*Brief*
Repeat each entry exactly and drop the pictures.

──────── Record extracts ────────

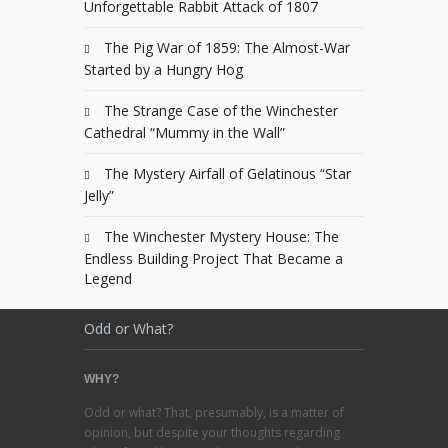
Unforgettable Rabbit Attack of 1807
The Pig War of 1859: The Almost-War
Started by a Hungry Hog
The Strange Case of the Winchester
Cathedral “Mummy in the Wall”
The Mystery Airfall of Gelatinous “Star
Jelly”
The Winchester Mystery House: The
Endless Building Project That Became a
Legend
Odd or What?
WHY?
Odd or what? That, presumably, is a matter of
opinion, but despite your thoughts regarding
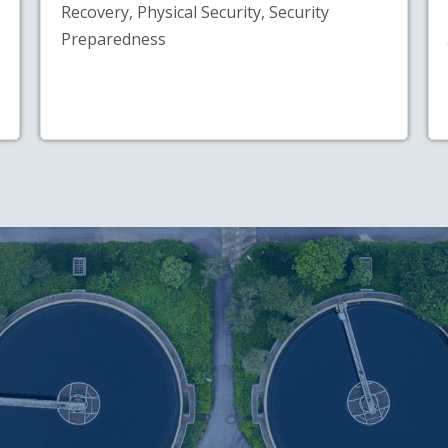
Recovery, Physical Security, Security
Preparedness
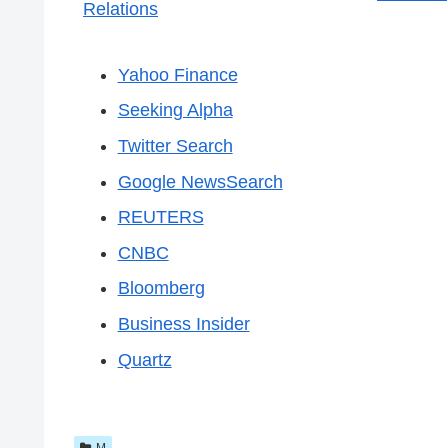
Relations
Yahoo Finance
Seeking Alpha
Twitter Search
Google NewsSearch
REUTERS
CNBC
Bloomberg
Business Insider
Quartz
M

────────

*Result of this task*
Unforgettable Rabbit Attack of 1807
The Pig War of 1859: The Almost-War
Started by a Hungry Hog
The Strange Case of the Winchester
Cathedral “Mummy in the Wall”
The Mystery Airfall of Gelatinous “Star
Jelly”
The Winchester Mystery House: The
Endless Building Project That Became a
Legend
Odd or What?
WHY?
Odd or what? That, presumably, is a matter of
opinion, but despite your thoughts regarding
Recovery, Physical Security, Security
Preparedness
Relations
Yahoo Finance
Seeking Alpha
Twitter Search
Google NewsSearch
REUTERS
CNBC
Bloomberg
Business Insider
Quartz
M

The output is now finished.